= Work item =
Would you return each entry exactly as written, omitting any pictures?

Top of Record excerpts

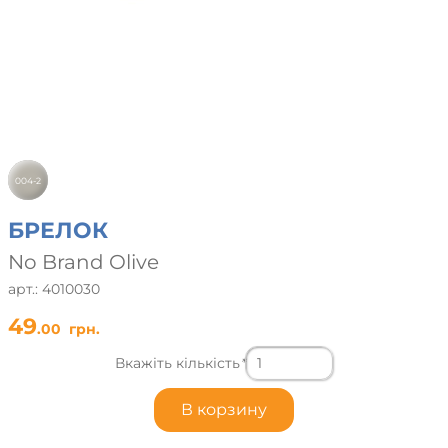
004-2
БРЕЛОК
No Brand Olive
арт.: 4010030
49
.00
грн.
Вкажіть кількість
*
В корзину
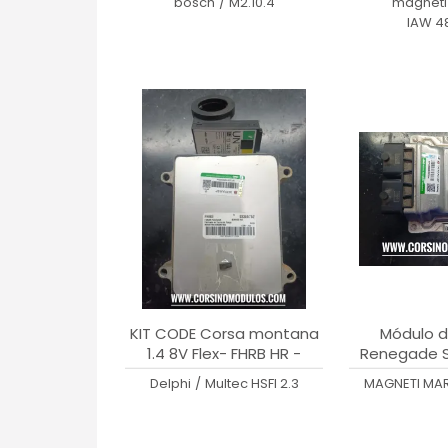
bosch
/
M2.10.4
magneti 
IAW 4
KIT CODE Corsa montana
Módulo d
1.4 8V Flex- FHRB HR -
Renegade Sp
93355752
16V - IAW 1
Delphi
/
Multec HSFI 2.3
MAGNETI MAR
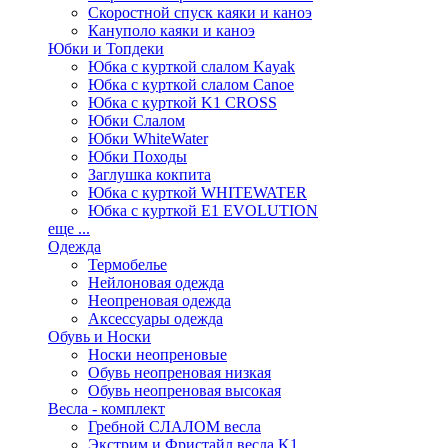
Скоростной спуск каяки и каноэ
Кануполо каяки и каноэ
Юбки и Топдеки
Юбка с курткой слалом Kayak
Юбка с курткой слалом Canoe
Юбка с курткой K1 CROSS
Юбки Слалом
Юбки WhiteWater
Юбки Походы
Заглушка кокпита
Юбка с курткой WHITEWATER
Юбка с курткой E1 EVOLUTION
еще ...
Одежда
Термобелье
Нейлоновая одежда
Неопреновая одежда
Аксессуары одежда
Обувь и Носки
Носки неопреновые
Обувь неопреновая низкая
Обувь неопреновая высокая
Весла - комплект
Гребной СЛАЛОМ весла
Экстрим и Фристайл весла K1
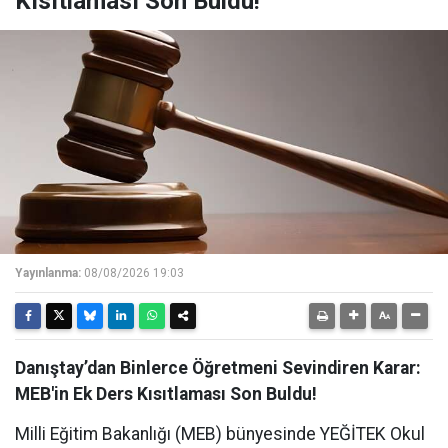
Kısıtlaması Son Buldu!
Yayınlanma:
08/08/2026 19:03
Danıştay’dan Binlerce Öğretmeni Sevindiren Karar:
MEB'in Ek Ders Kısıtlaması Son Buldu!
Milli Eğitim Bakanlığı (MEB) bünyesinde YEĞİTEK Okul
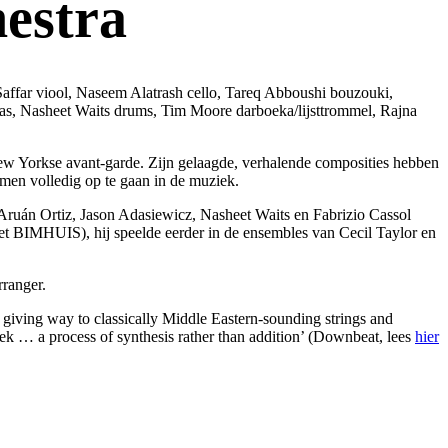
hestra
lSaffar viool, Naseem Alatrash cello, Tareq Abboushi bouzouki,
bas, Nasheet Waits drums, Tim Moore darboeka/lijsttrommel, Rajna
New Yorkse avant-garde. Zijn gelaagde, verhalende composities hebben
amen volledig op te gaan in de muziek.
: Aruán Ortiz, Jason Adasiewicz, Nasheet Waits en Fabrizio Cassol
t BIMHUIS), hij speelde eerder in de ensembles van Cecil Taylor en
rranger.
 giving way to classically Middle Eastern-sounding strings and
ek … a process of synthesis rather than addition’ (Downbeat, lees
hier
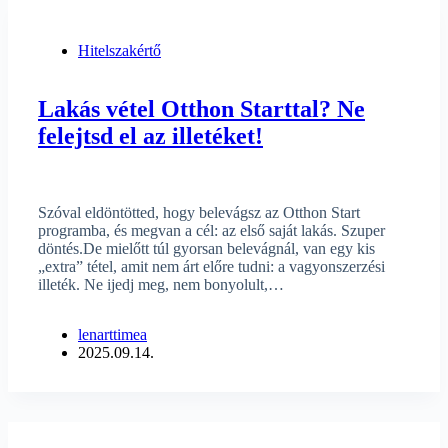
Hitelszakértő
Lakás vétel Otthon Starttal? Ne
felejtsd el az illetéket!
Szóval eldöntötted, hogy belevágsz az Otthon Start
programba, és megvan a cél: az első saját lakás. Szuper
döntés.De mielőtt túl gyorsan belevágnál, van egy kis
„extra” tétel, amit nem árt előre tudni: a vagyonszerzési
illeték. Ne ijedj meg, nem bonyolult,…
lenarttimea
2025.09.14.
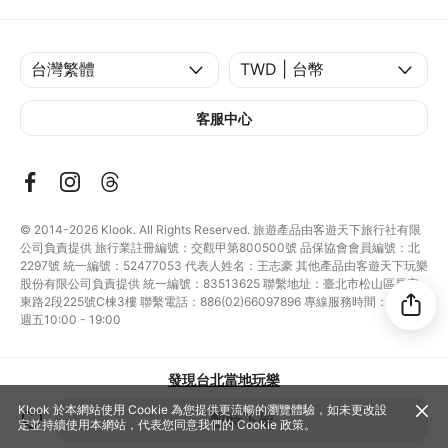
客服中心
© 2014-2026
Klook. All Rights Reserved. 旅遊產品由客遊天下旅行社有限
公司負責提供 旅行業註冊編號：交觀甲第800500號 品保協會會員編號：北
2297號 統一編號：52477053 代表人姓名：王志豪 其他產品由客遊天下玩樂
股份有限公司負責提供 統一編號：83513625 聯繫地址：臺北市松山區長安
東路2段225號C棟3樓 聯繫電話：886(02)66097896 專線服務時間：週一至
週五10:00 - 19:00
發現台北當地玩樂
Klook 於本網站使用 Cookie 為您提供更流暢的瀏覽體驗，如未更改設
暫時下架
定並持續使用本網站，代表您同意我們的
Cookie 政策
。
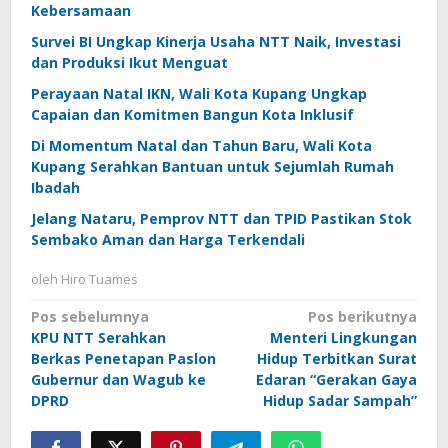
Kebersamaan
Survei BI Ungkap Kinerja Usaha NTT Naik, Investasi
dan Produksi Ikut Menguat
Perayaan Natal IKN, Wali Kota Kupang Ungkap
Capaian dan Komitmen Bangun Kota Inklusif
Di Momentum Natal dan Tahun Baru, Wali Kota
Kupang Serahkan Bantuan untuk Sejumlah Rumah
Ibadah
Jelang Nataru, Pemprov NTT dan TPID Pastikan Stok
Sembako Aman dan Harga Terkendali
oleh
Hiro Tuames
Navigasi
Pos sebelumnya
Pos berikutnya
KPU NTT Serahkan
Menteri Lingkungan
pos
Berkas Penetapan Paslon
Hidup Terbitkan Surat
Gubernur dan Wagub ke
Edaran “Gerakan Gaya
DPRD
Hidup Sadar Sampah”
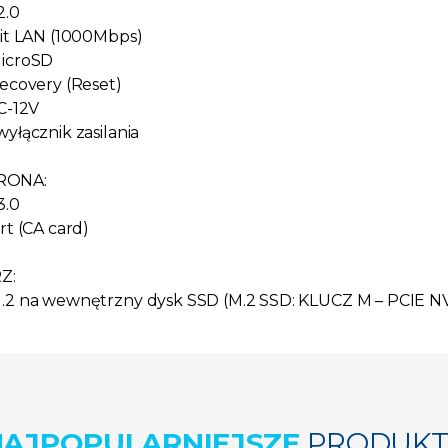
2.0
bit LAN (1000Mbps)
MicroSD
Recovery (Reset)
DC-12V
wyłącznik zasilania
RONA:
3.0
rt (CA card)
Z:
M.2 na wewnętrzny dysk SSD (M.2 SSD: KLUCZ M – PCIE 
NAJPOPULARNIEJSZE
PRODUKT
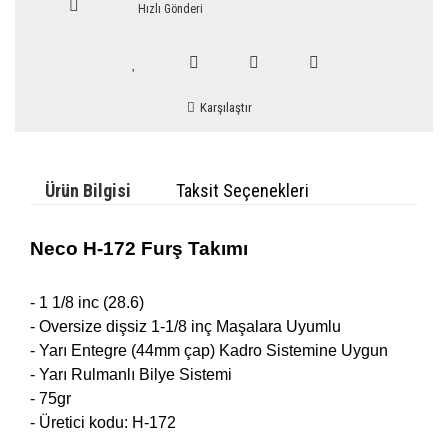
Hızlı Gönderi
Karşılaştır
Ürün Bilgisi
Taksit Seçenekleri
Neco H-172 Furş Takımı
- 1 1/8 inc (28.6)
- Oversize dişsiz 1-1/8 inç Maşalara Uyumlu
- Yarı Entegre (44mm çap) Kadro Sistemine Uygun
- Yarı Rulmanlı Bilye Sistemi
- 75gr
- Üretici kodu: H-172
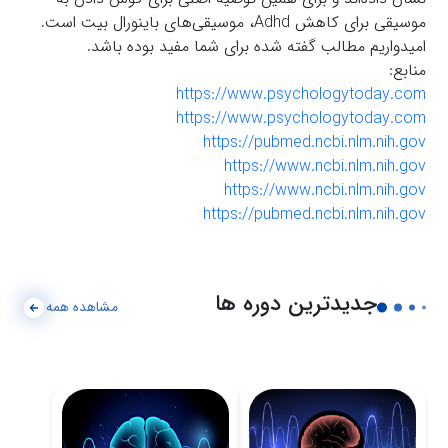
موسیقی برای کاهش Adhd، موسیقی‌های باینورال بیت است.
امیدواریم مطالب گفته شده برای شما مفید بوده باشد.
منابع:
https://www.psychologytoday.com
https://www.psychologytoday.com
https://pubmed.ncbi.nlm.nih.gov
https://www.ncbi.nlm.nih.gov
https://www.ncbi.nlm.nih.gov
https://pubmed.ncbi.nlm.nih.gov
جدیدترین دوره ها
مشاهده همه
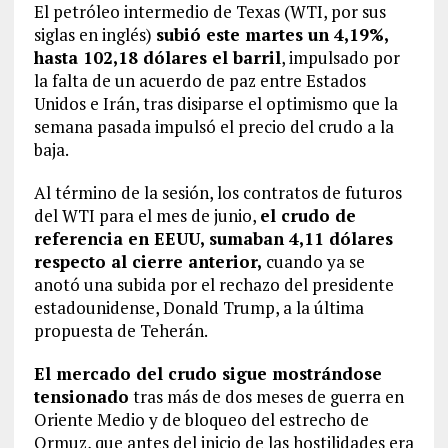
El petróleo intermedio de Texas (WTI, por sus
siglas en inglés)
subió este martes un 4,19%,
hasta 102,18 dólares el barril
, impulsado por
la falta de un acuerdo de paz entre Estados
Unidos e Irán, tras disiparse el optimismo que la
semana pasada impulsó el precio del crudo a la
baja.
Al término de la sesión, los contratos de futuros
del WTI para el mes de junio,
el crudo de
referencia en EEUU, sumaban 4,11 dólares
respecto al cierre anterior,
cuando ya se
anotó una subida por el rechazo del presidente
estadounidense, Donald Trump, a la última
propuesta de Teherán.
El mercado del crudo sigue mostrándose
tensionado
tras más de dos meses de guerra en
Oriente Medio y de bloqueo del estrecho de
Ormuz, que antes del inicio de las hostilidades era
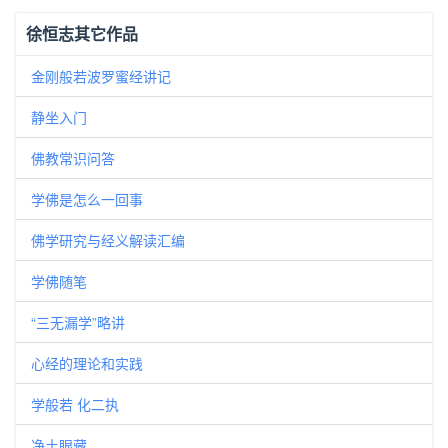
徐恒志其它作品
金刚般若波罗蜜经讲记
静坐入门
佛教常识问答
学佛是怎么一回事
佛学研究与经义解读汇编
学佛随笔
“三无漏学”略讲
心经的理论和实践
学般若 化二执
净土眼藏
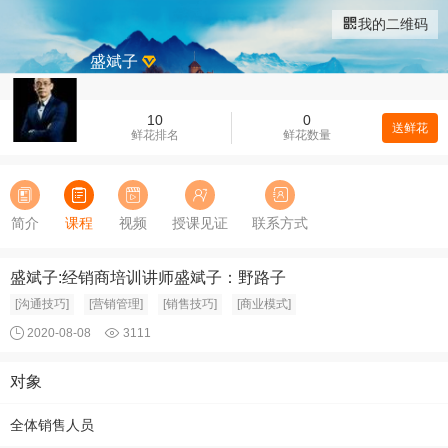
我的二维码
盛斌子
10
0
送鲜花
鲜花排名
鲜花数量
简介
课程
视频
授课见证
联系方式
盛斌子:经销商培训讲师盛斌子：野路子
[沟通技巧]
[营销管理]
[销售技巧]
[商业模式]
2020-08-08
3111
对象
全体销售人员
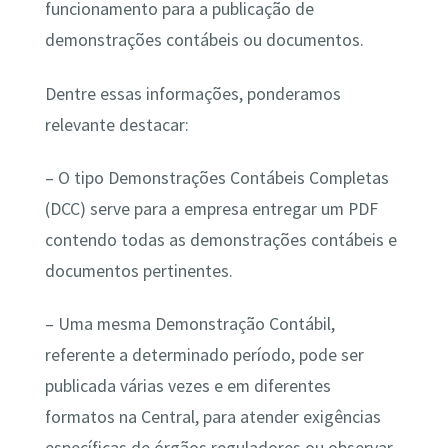
funcionamento para a publicação de
demonstrações contábeis ou documentos.
Dentre essas informações, ponderamos
relevante destacar:
– O tipo Demonstrações Contábeis Completas
(DCC) serve para a empresa entregar um PDF
contendo todas as demonstrações contábeis e
documentos pertinentes.
– Uma mesma Demonstração Contábil,
referente a determinado período, pode ser
publicada várias vezes e em diferentes
formatos na Central, para atender exigências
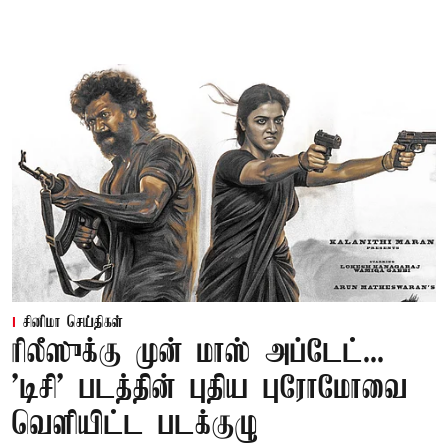
சினிமா செய்திகள்
ரிலீஸுக்கு முன் மாஸ் அப்டேட்...
'டிசி' படத்தின் புதிய புரோமோவை
வெளியிட்ட படக்குழு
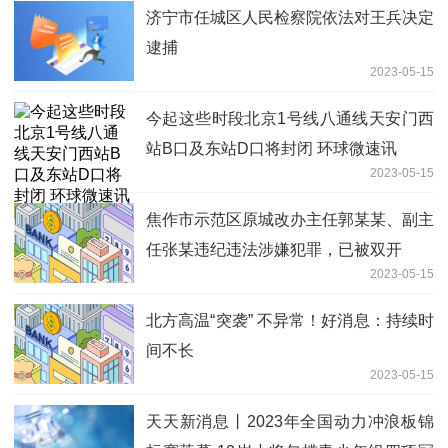
济宁市任城区人民检察院依法对王兵决定
逮捕
2023-05-15
今起这些时段北京1号线八通线天安门西
站B口及东站D口将封闭 环球微速讯
2023-05-15
焦作市示范区原城改办主任郭某某、副主
任张某违纪违法涉嫌犯罪，已被双开
2023-05-15
北方高温“突袭” 不异常！好消息：持续时
间不长
2023-05-15
天天新消息丨2023年全国动力冲浪板锦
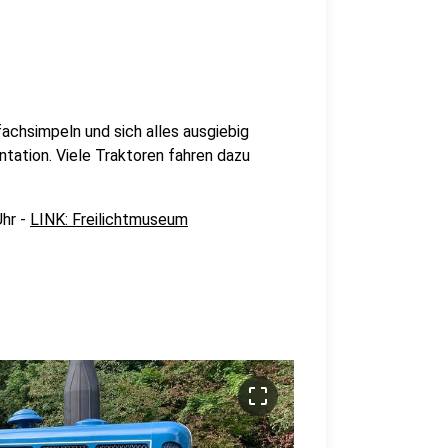
achsimpeln und sich alles ausgiebig
tation. Viele Traktoren fahren dazu
Uhr -
LINK: Freilichtmuseum
crop_free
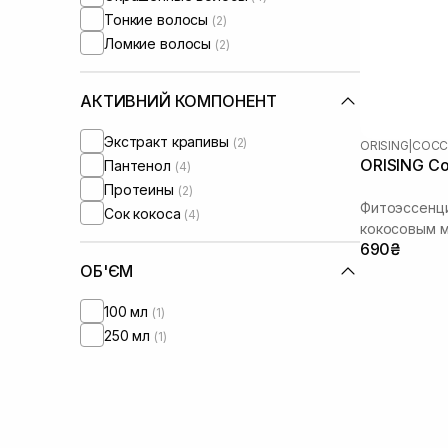
Тонкие волосы
(2)
Ломкие волосы
(2)
АКТИВНИЙ КОМПОНЕНТ
Экстракт крапивы
(2)
ORISING
|
COC
ORISING C
Пантенол
(4)
Протеины
(2)
Фитоэссенц
Сок кокоса
(4)
кокосовым м
690₴
ОБ'ЄМ
100 мл
(1)
250 мл
(1)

Bottom of Record excerpts

= Task solution =
004-2
БРЕЛОК
No Brand Olive
арт.: 4010030
49
.00
грн.
Вкажіть кількість
*
В корзину
bosch
/
M2.10.4
magneti 
IAW 4
KIT CODE Corsa montana
Módulo d
1.4 8V Flex- FHRB HR -
Renegade Sp
93355752
16V - IAW 1
Delphi
/
Multec HSFI 2.3
MAGNETI MAR
Скоростной спуск каяки и каноэ
Кануполо каяки и каноэ
Юбки и Топдеки
Юбка с курткой слалом Kayak
Юбка с курткой слалом Canoe
Юбка с курткой K1 CROSS
Юбки Слалом
Юбки WhiteWater
Юбки Походы
Заглушка кокпита
Юбка с курткой WHITEWATER
Юбка с курткой E1 EVOLUTION
еще ...
Одежда
Термобелье
Нейлоновая одежда
Неопреновая одежда
Аксессуары одежда
Обувь и Носки
Носки неопреновые
Обувь неопреновая низкая
Обувь неопреновая высокая
Весла - комплект
Гребной СЛАЛОМ весла
Экстрим и Фристайл весла K1
Kısıtlaması Son Buldu!
Yayınlanma:
08/08/2026 19:03
Danıştay’dan Binlerce Öğretmeni Sevindiren Karar:
MEB'in Ek Ders Kısıtlaması Son Buldu!
Milli Eğitim Bakanlığı (MEB) bünyesinde YEĞİTEK Okul
hestra
lSaffar viool, Naseem Alatrash cello, Tareq Abboushi bouzouki,
bas, Nasheet Waits drums, Tim Moore darboeka/lijsttrommel, Rajna
New Yorkse avant-garde. Zijn gelaagde, verhalende composities hebben
amen volledig op te gaan in de muziek.
: Aruán Ortiz, Jason Adasiewicz, Nasheet Waits en Fabrizio Cassol
t BIMHUIS), hij speelde eerder in de ensembles van Cecil Taylor en
rranger.
 giving way to classically Middle Eastern-sounding strings and
ek … a process of synthesis rather than addition’ (Downbeat, lees
hier
Hitelszakértő
Lakás vétel Otthon Starttal? Ne
felejtsd el az illetéket!
Szóval eldöntötted, hogy belevágsz az Otthon Start
programba, és megvan a cél: az első saját lakás. Szuper
döntés.De mielőtt túl gyorsan belevágnál, van egy kis
„extra” tétel, amit nem árt előre tudni: a vagyonszerzési
illeték. Ne ijedj meg, nem bonyolult,…
lenarttimea
2025.09.14.
客服中心
© 2014-2026
Klook. All Rights Reserved. 旅遊產品由客遊天下旅行社有限
公司負責提供 旅行業註冊編號：交觀甲第800500號 品保協會會員編號：北
2297號 統一編號：52477053 代表人姓名：王志豪 其他產品由客遊天下玩樂
股份有限公司負責提供 統一編號：83513625 聯繫地址：臺北市松山區長安
東路2段225號C棟3樓 聯繫電話：886(02)66097896 專線服務時間：週一至
週五10:00 - 19:00
發現台北當地玩樂
Klook 於本網站使用 Cookie 為您提供更流暢的瀏覽體驗，如未更改設
暫時下架
定並持續使用本網站，代表您同意我們的
Cookie 政策
。
Kebersamaan
Survei BI Ungkap Kinerja Usaha NTT Naik, Investasi
dan Produksi Ikut Menguat
Perayaan Natal IKN, Wali Kota Kupang Ungkap
Capaian dan Komitmen Bangun Kota Inklusif
Di Momentum Natal dan Tahun Baru, Wali Kota
Kupang Serahkan Bantuan untuk Sejumlah Rumah
Ibadah
Jelang Nataru, Pemprov NTT dan TPID Pastikan Stok
Sembako Aman dan Harga Terkendali
oleh
Hiro Tuames
Navigasi
Pos sebelumnya
Pos berikutnya
KPU NTT Serahkan
Menteri Lingkungan
pos
Berkas Penetapan Paslon
Hidup Terbitkan Surat
Gubernur dan Wagub ke
Edaran “Gerakan Gaya
DPRD
Hidup Sadar Sampah”
2.0
bit LAN (1000Mbps)
MicroSD
Recovery (Reset)
DC-12V
wyłącznik zasilania
RONA:
3.0
rt (CA card)
Z:
M.2 na wewnętrzny dysk SSD (M.2 SSD: KLUCZ M – PCIE 
NAJPOPULARNIEJSZE
PRODUKT
Hızlı Gönderi
Karşılaştır
Ürün Bilgisi
Taksit Seçenekleri
Neco H-172 Furş Takımı
- 1 1/8 inc (28.6)
- Oversize dişsiz 1-1/8 inç Maşalara Uyumlu
- Yarı Entegre (44mm çap) Kadro Sistemine Uygun
- Yarı Rulmanlı Bilye Sistemi
- 75gr
- Üretici kodu: H-172
موسیقی برای کاهش Adhd، موسیقی‌های باینورال بیت است.
امیدواریم مطالب گفته شده برای شما مفید بوده باشد.
منابع:
https://www.psychologytoday.com
https://www.psychologytoday.com
https://pubmed.ncbi.nlm.nih.gov
https://www.ncbi.nlm.nih.gov
https://www.ncbi.nlm.nih.gov
https://pubmed.ncbi.nlm.nih.gov
جدیدترین دوره ها
مشاهده همه
El petróleo intermedio de Texas (WTI, por sus
siglas en inglés)
subió este martes un 4,19%,
hasta 102,18 dólares el barril
, impulsado por
la falta de un acuerdo de paz entre Estados
Unidos e Irán, tras disiparse el optimismo que la
semana pasada impulsó el precio del crudo a la
baja.
Al término de la sesión, los contratos de futuros
del WTI para el mes de junio,
el crudo de
referencia en EEUU, sumaban 4,11 dólares
respecto al cierre anterior,
cuando ya se
anotó una subida por el rechazo del presidente
estadounidense, Donald Trump, a la última
propuesta de Teherán.
El mercado del crudo sigue mostrándose
tensionado
tras más de dos meses de guerra en
Oriente Medio y de bloqueo del estrecho de
Ormuz, que antes del inicio de las hostilidades era
徐恒志其它作品
金刚般若波罗蜜经讲记
静坐入门
佛教常识问答
学佛是怎么一回事
佛学研究与经义解读汇编
学佛随笔
“三无漏学”略讲
心经的理论和实践
学般若 化二执
净土眼藏
我的二维码
盛斌子
10
0
送鲜花
鲜花排名
鲜花数量
简介
课程
视频
授课见证
联系方式
盛斌子:经销商培训讲师盛斌子：野路子
[沟通技巧]
[营销管理]
[销售技巧]
[商业模式]
2020-08-08
3111
对象
全体销售人员
funcionamento para a publicação de
demonstrações contábeis ou documentos.
Dentre essas informações, ponderamos
relevante destacar:
– O tipo Demonstrações Contábeis Completas
(DCC) serve para a empresa entregar um PDF
contendo todas as demonstrações contábeis e
documentos pertinentes.
– Uma mesma Demonstração Contábil,
referente a determinado período, pode ser
publicada várias vezes e em diferentes
formatos na Central, para atender exigências
சினிமா செய்திகள்
ரிலீஸுக்கு முன் மாஸ் அப்டேட்...
'டிசி' படத்தின் புதிய புரோமோவை
வெளியிட்ட படக்குழு
济宁市任城区人民检察院依法对王兵决定
逮捕
2023-05-15
今起这些时段北京1号线八通线天安门西
站B口及东站D口将封闭 环球微速讯
2023-05-15
焦作市示范区原城改办主任郭某某、副主
任张某违纪违法涉嫌犯罪，已被双开
2023-05-15
北方高温“突袭” 不异常！好消息：持续时
间不长
2023-05-15
天天新消息丨2023年全国动力冲浪板锦
achsimpeln und sich alles ausgiebig
tation. Viele Traktoren fahren dazu
Uhr -
LINK: Freilichtmuseum
crop_free
Тонкие волосы
(2)
Ломкие волосы
(2)
АКТИВНИЙ КОМПОНЕНТ
Экстракт крапивы
(2)
ORISING
|
COC
ORISING C
Пантенол
(4)
Протеины
(2)
Фитоэссенц
Сок кокоса
(4)
кокосовым м
690₴
ОБ'ЄМ
100 мл
(1)
250 мл
(1)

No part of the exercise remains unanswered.